Dienstag, 19. März 2013

Michael Oehme: Finanzskandal Guinness


 

Finanzskandale sind kein Phänomen des 21. Jahrhunderts. Erinnern Sie sich an den Skandal um den Getränkekonzern Guinness, der die Londoner Finanzwelt erschütterte?


In den achtziger Jahren galt Ernst Saunders als Prototyp des ambitionierten und gleichzeitig fähigem Managers auf der britischen Insel. Als er 1981 seinen Posten als Chef der Guinness-Brauerei antrat, war das britisch-irische Unternehmen ein unbedeutender Bierproduzent mit gerade einmal 100 Millionen Pfund Umsatz, dessen Geschäfte zusehend schlechter liefen. Saunders jedoch machte daraus ein weltweit operierendes Getränkeimperium in Milliardengröße, indem er alle nicht zum Kernbereich gehörenden Aktivitäten abstieß, den Bierabsatz belebte und sich bei anderen Spirituosen- und Getränkeherstellern einkaufte. 1996 hatte es Saunders auf den schottischen Whiskey- und Ginbrenner Distillers Company abgesehen. Der Deal sollte die Krönung seiner Karriere werden und Guinness zu einem der bedeutendsten Getränkekonzerne der Welt machen. Zeitgleich jedoch bot die schottische Supermarktkette Argyll für die Aktien der börsennotierten Distillers Company. Mithilfe der beiden Banken Morgan Grenfell und Henry Ansbacher nahm Saunders Kontakt zu einflussreichen und vor allem kapitalkräftigen Geschäftsleuten der Londoner City auf. Die Bündnispartner von Saunders sollten im großen Stil Guinness-Aktien kaufen, da das Guinness-Kaufangebot für Distillers neben einer Barabfindung auch einen Aktientausch vorsahen. Je höher also der Aktienkurs von Guinness stieg, desto lukrativer sah dieser Tausch für die Distillers-Aktionäre aus. Die Kursmanipulation funktionierte und Distillers nahm das Angebot von Saunders an, welches einem Kaufpreis von 2,7 Milliarden Pfund entsprach.

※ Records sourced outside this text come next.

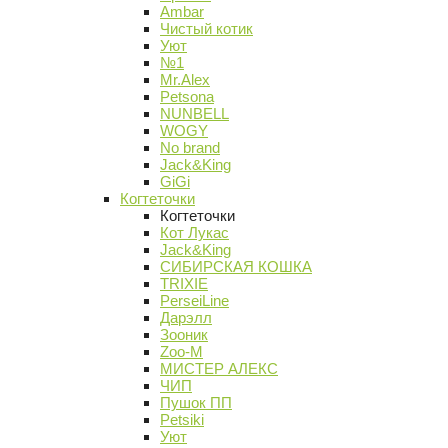
Ambar
Чистый котик
Уют
№1
Mr.Alex
Petsona
NUNBELL
WOGY
No brand
Jack&King
GiGi
Когтеточки
Когтеточки
Кот Лукас
Jack&King
СИБИРСКАЯ КОШКА
TRIXIE
PerseiLine
Дарэлл
Зооник
Zoo-M
МИСТЕР АЛЕКС
ЧИП
Пушок ПП
Petsiki
Уют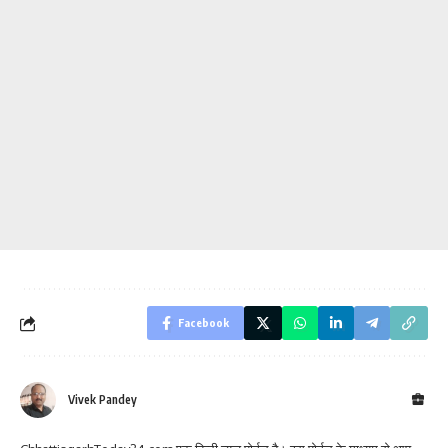
Facebook
Vivek Pandey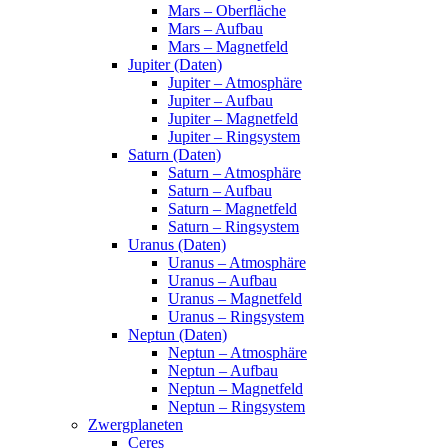
Mars – Oberfläche
Mars – Aufbau
Mars – Magnetfeld
Jupiter (Daten)
Jupiter – Atmosphäre
Jupiter – Aufbau
Jupiter – Magnetfeld
Jupiter – Ringsystem
Saturn (Daten)
Saturn – Atmosphäre
Saturn – Aufbau
Saturn – Magnetfeld
Saturn – Ringsystem
Uranus (Daten)
Uranus – Atmosphäre
Uranus – Aufbau
Uranus – Magnetfeld
Uranus – Ringsystem
Neptun (Daten)
Neptun – Atmosphäre
Neptun – Aufbau
Neptun – Magnetfeld
Neptun – Ringsystem
Zwergplaneten
Ceres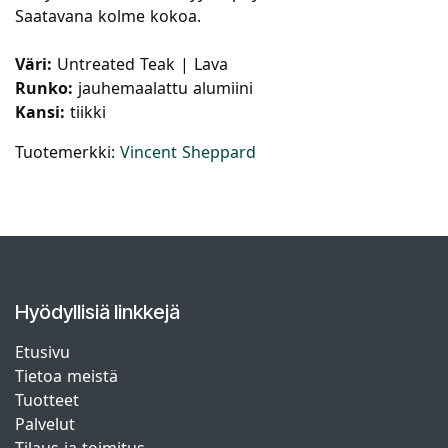
Saatavana kolme kokoa.
Väri:
Untreated Teak | Lava
Runko:
jauhemaalattu alumiini
Kansi:
tiikki
Tuotemerkki:
Vincent Sheppard
Hyödyllisiä linkkejä
Etusivu
Tietoa meistä
Tuotteet
Palvelut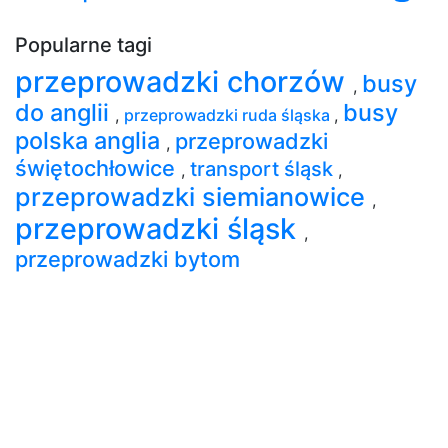
Popularne tagi
przeprowadzki chorzów
busy
,
do anglii
busy
,
przeprowadzki ruda śląska
,
polska anglia
przeprowadzki
,
świętochłowice
transport śląsk
,
,
przeprowadzki siemianowice
,
przeprowadzki śląsk
,
przeprowadzki bytom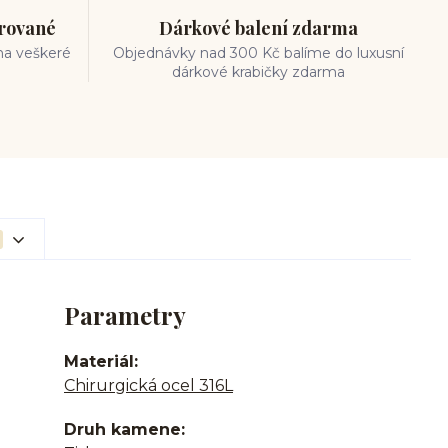
trované
Dárkové balení zdarma
na veškeré
Objednávky nad 300 Kč balíme do luxusní
dárkové krabičky zdarma
Parametry
Materiál
Chirurgická ocel 316L
Druh kamene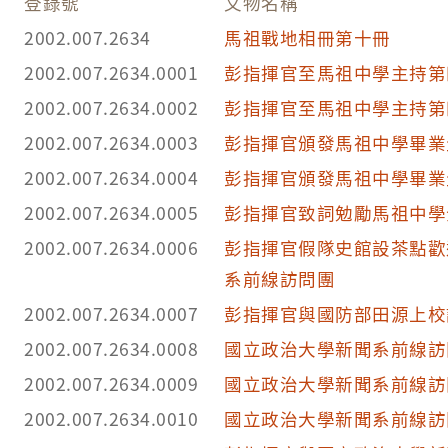
登錄號
文物名稱
2002.007.2634
馬祖戰地相冊第十冊
2002.007.2634.0001
彭指揮官至馬祖中學主持第
2002.007.2634.0002
彭指揮官至馬祖中學主持第
2002.007.2634.0003
彭指揮官頒發馬祖中學畢業
2002.007.2634.0004
彭指揮官頒發馬祖中學畢業
2002.007.2634.0005
彭指揮官致詞勉勵馬祖中學
2002.007.2634.0006
彭指揮官假隊史館設茶點歡
系前線訪問團
2002.007.2634.0007
彭指揮官與國防部田源上校
2002.007.2634.0008
國立政治大學新聞系前線訪
2002.007.2634.0009
國立政治大學新聞系前線訪
2002.007.2634.0010
國立政治大學新聞系前線訪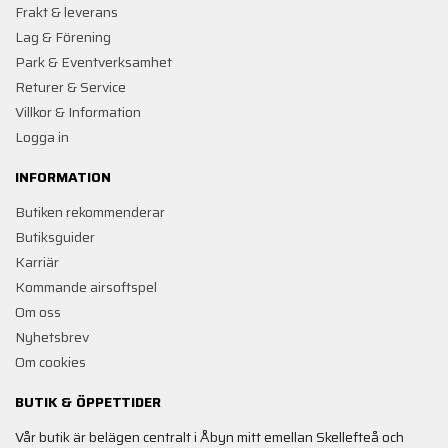
Frakt & leverans
Lag & Förening
Park & Eventverksamhet
Returer & Service
Villkor & Information
Logga in
INFORMATION
Butiken rekommenderar
Butiksguider
Karriär
Kommande airsoftspel
Om oss
Nyhetsbrev
Om cookies
BUTIK & ÖPPETTIDER
Vår butik är belägen centralt i Åbyn mitt emellan Skellefteå och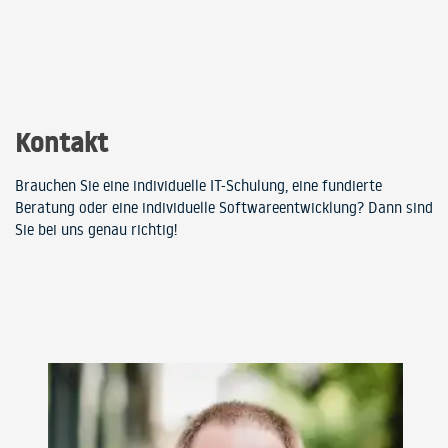
Kontakt
Brauchen Sie eine individuelle IT-Schulung, eine fundierte
Beratung oder eine individuelle Softwareentwicklung? Dann sind
Sie bei uns genau richtig!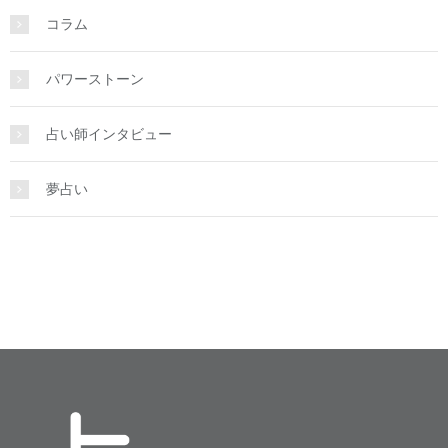
コラム
パワーストーン
占い師インタビュー
夢占い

Der Guinness-Chef konnte sich nicht lange im Glanz seines Erfolges sonnen: Ivan Boesky, der als Inside-Dealer entlarvte amerikanische Aktienspekulant, war die undichte Stelle und die britische Justiz begann ihre Ermittlungen. In einem der größten Prozesse der britischen Finanzgeschichte kam ans Tageslicht, dass das Guinness-Management zusätzlich zur Kursmanipulation auch noch einige Distillers-Aktionären heimlich einen höheren Preis für ihre Anleihe gezahlt und somit gegen die Übernahmeregeln verstoßen hatten. Saunders wurde zusammen mit drei Mitangeklagten, in insgesamt zwölf Punkten für schuldig befunden- unter anderem Diebstahl, Verschwörung und Buchfälschung- und zu einer fünfjährigen Freiheitsstrafe verurteilt. Saunders selbst sah sich nie im Unrecht, sondern als Opfer einer Verschwörung von früheren Vorstandskollegen, Mitgliedern der Guinness-Familie, Politikern, Anwälten und Bankern.